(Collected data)
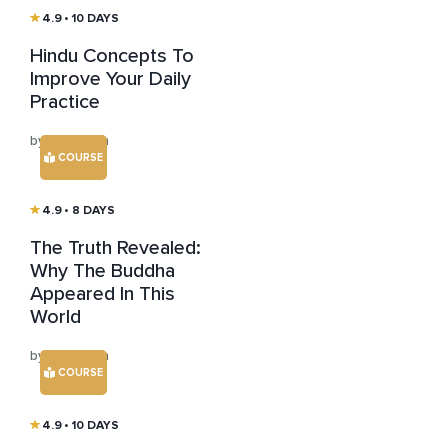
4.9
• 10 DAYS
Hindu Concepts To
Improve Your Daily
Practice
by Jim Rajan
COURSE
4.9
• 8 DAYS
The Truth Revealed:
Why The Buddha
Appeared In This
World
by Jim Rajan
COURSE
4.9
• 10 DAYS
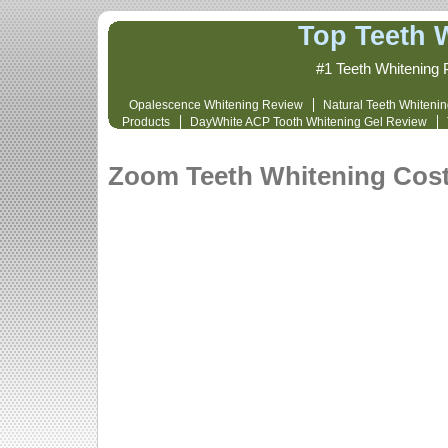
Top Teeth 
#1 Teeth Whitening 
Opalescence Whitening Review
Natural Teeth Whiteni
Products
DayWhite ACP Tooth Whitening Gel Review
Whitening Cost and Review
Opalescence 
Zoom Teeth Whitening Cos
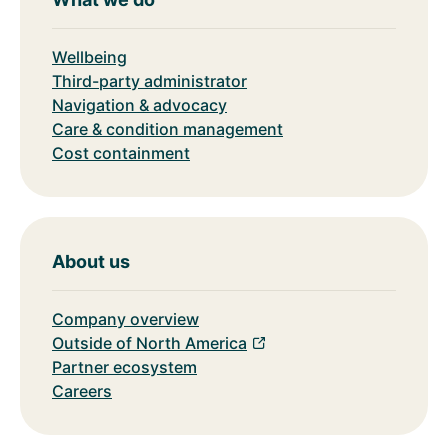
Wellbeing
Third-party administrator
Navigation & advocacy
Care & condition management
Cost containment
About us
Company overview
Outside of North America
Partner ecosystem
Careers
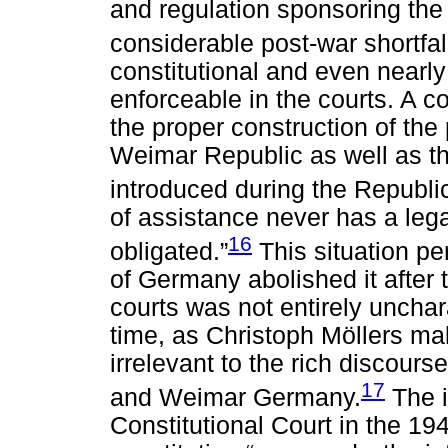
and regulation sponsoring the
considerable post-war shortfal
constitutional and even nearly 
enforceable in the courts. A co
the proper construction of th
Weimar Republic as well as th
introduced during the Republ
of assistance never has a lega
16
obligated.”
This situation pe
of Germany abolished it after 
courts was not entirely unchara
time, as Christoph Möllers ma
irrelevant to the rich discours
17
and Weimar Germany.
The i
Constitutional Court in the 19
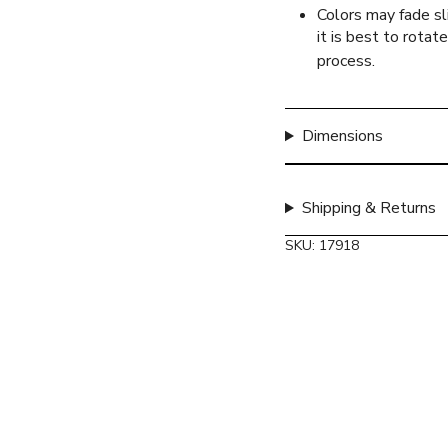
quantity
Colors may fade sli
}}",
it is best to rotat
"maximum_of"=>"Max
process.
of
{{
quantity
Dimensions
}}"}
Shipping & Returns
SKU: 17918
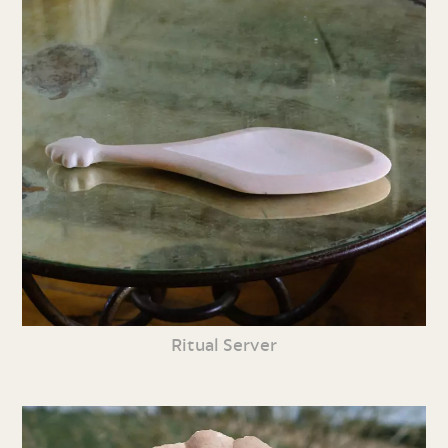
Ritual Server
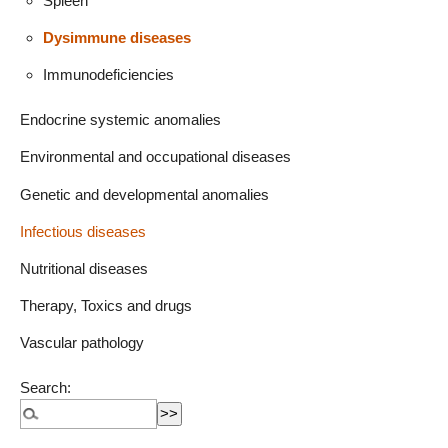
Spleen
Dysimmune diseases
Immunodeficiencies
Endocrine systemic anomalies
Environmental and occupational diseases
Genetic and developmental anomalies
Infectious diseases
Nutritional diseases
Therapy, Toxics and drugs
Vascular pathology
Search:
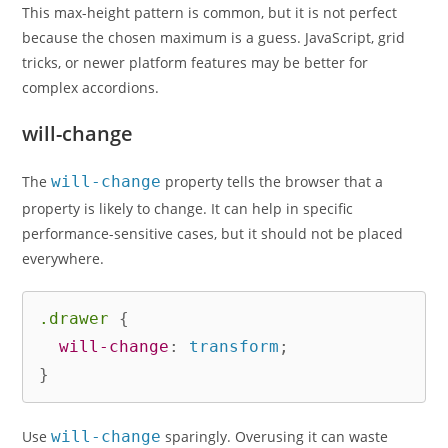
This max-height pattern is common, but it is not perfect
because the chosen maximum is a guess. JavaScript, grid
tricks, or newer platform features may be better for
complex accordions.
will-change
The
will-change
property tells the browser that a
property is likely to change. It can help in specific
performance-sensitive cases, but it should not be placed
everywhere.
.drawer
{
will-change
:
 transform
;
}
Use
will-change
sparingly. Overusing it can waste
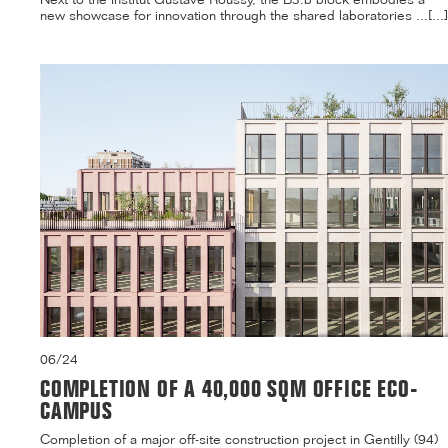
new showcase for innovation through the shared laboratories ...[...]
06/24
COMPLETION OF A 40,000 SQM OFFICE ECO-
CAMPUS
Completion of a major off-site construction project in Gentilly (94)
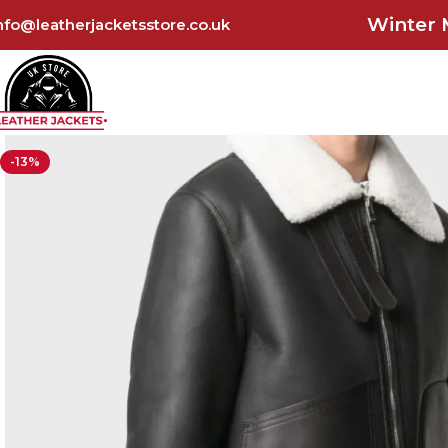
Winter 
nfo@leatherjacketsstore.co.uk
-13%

--

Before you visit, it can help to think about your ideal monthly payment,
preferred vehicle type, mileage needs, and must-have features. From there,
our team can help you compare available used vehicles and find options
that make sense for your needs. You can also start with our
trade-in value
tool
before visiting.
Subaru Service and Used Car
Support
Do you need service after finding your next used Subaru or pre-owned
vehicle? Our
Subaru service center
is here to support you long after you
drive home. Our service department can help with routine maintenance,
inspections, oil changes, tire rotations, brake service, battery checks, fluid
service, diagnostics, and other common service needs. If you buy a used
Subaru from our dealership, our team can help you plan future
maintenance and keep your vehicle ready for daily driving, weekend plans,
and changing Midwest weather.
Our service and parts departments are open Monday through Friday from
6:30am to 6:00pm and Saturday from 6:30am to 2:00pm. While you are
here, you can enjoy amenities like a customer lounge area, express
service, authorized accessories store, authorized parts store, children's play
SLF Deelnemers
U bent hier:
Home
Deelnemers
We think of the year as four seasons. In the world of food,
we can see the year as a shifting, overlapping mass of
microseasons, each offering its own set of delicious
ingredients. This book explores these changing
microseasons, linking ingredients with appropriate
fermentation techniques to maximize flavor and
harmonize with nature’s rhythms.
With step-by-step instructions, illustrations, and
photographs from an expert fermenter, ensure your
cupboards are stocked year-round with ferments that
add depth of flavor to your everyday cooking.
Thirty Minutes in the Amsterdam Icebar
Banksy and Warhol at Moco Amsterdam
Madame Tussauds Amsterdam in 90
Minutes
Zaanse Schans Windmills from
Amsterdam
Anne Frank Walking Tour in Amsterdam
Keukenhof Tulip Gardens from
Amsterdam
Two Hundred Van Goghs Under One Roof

* * *

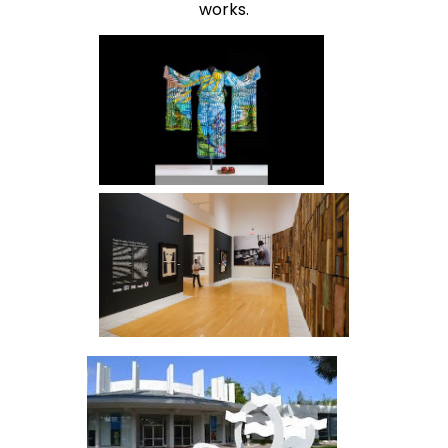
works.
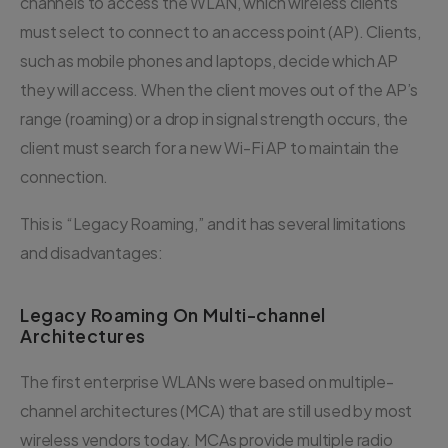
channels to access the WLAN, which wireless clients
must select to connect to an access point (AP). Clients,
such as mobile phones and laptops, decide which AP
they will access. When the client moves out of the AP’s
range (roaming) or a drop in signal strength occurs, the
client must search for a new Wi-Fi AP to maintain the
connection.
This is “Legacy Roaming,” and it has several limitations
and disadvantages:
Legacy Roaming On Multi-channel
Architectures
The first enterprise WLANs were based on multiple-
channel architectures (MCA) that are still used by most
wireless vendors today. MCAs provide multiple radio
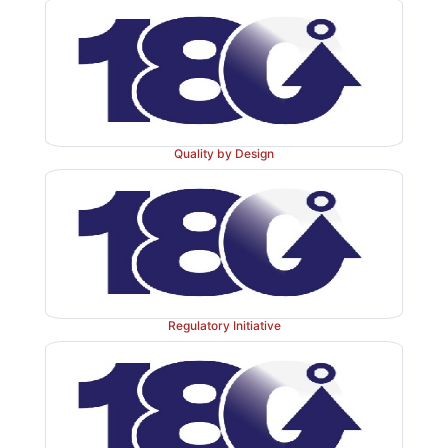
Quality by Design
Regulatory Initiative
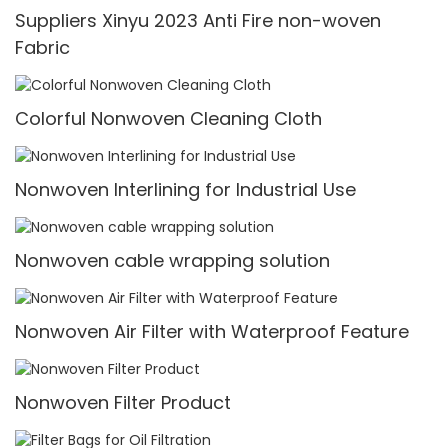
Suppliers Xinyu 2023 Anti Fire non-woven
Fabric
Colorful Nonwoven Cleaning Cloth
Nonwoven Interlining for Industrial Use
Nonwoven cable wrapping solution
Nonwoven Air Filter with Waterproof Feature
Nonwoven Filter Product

◆ Work order: Tell me how many lines in the data include "which", giving only the number.

◆ Output below: 2